As the filler is never fully solid, over time the stone within the mixture can migrate downwards and become partially buried below the filler and external contaminants can build up on the surface.

Retexturing removes any excess filler and contaminant build-up on the surface, restoring the correct ratio of stone and filler on the surface of the road. It does this by blasting the surface with ball bearings or water at very high pressure, which physically chips away the softer filler and contaminants whilst leaving the stone intact.

Why use retexturing instead of normal resurfacing?

Whilst traditional resurfacing does also restore the correct balance of stone and filler by installing an entirely new road surface, it is generally used when a road is damaged beyond reasonable repair.

Retexturing is used on roads where the structure of the road is in otherwise good condition, with the main issue being the excess of filler materials or contaminants on the very surface of the road. Retexturing addresses this issue without having to needlessly and wastefully dig up and dispose of materials that are still in good condition.

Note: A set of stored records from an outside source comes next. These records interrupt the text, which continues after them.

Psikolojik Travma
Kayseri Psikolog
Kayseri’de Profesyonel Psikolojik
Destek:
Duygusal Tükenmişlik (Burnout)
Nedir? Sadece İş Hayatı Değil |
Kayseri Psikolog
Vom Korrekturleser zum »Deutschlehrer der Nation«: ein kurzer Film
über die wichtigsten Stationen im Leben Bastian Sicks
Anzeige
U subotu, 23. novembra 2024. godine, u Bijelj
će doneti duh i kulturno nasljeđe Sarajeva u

As the process is self-contained within the machinery used, it is also very safe for the workforce. As it does not involve any digging, it is also a comparatively fast process, significantly reducing the impact of works on local communities and the travelling public when compared to traditional resurfacing.

What are the environmental considerations of retexturing?

  • With the existing road surface left in place, reduced working times and minimal disposal of materials means work produces less carbon emissions.
  • No material is added to the road, meaning no natural resources are used and there is no energy use or carbon emissions caused by producing material.
  • No chemicals are used in the process and the ball bearings or water are entirely contained and collected for future reuse, so the work presents no risk to the environment.
  • Waste materials produced are minimal and easily separated out into component parts, which are then entirely reused or recycled.
  • A retexturing treatment is a smaller and faster job than resurfacing, saving energy and reducing carbon emissions.

How long does retexturing last?

A retextured road will be restored to its intended conditions for around three to five years, depending on the exact makeup of the road and volumes of traffic that use it.

Why does the road look and feel different after retexturing?

The process physically removes contaminants from the road surface, which tend to be dark in colour and exposes the underlying stone which tends to be a lighter grey. Consequently, the road will look lighter in colour after the work is complete.

The newly exposed stone will also feature a rougher texture and as a result will feel slightly rougher as you drive, ride or cycle over it than it did before the retexturing took place.

Do I need to drive differently on a newly retextured road?

No. As soon the traffic management is removed and the road is re-opened, it can be driven over as normal. There is no bedding-in process and there will be no loose materials present, so it can be treated just like any other road.

Where water has been used to retexture the road, the surface may be wet and you should adjust your driving as you would when using any wet road.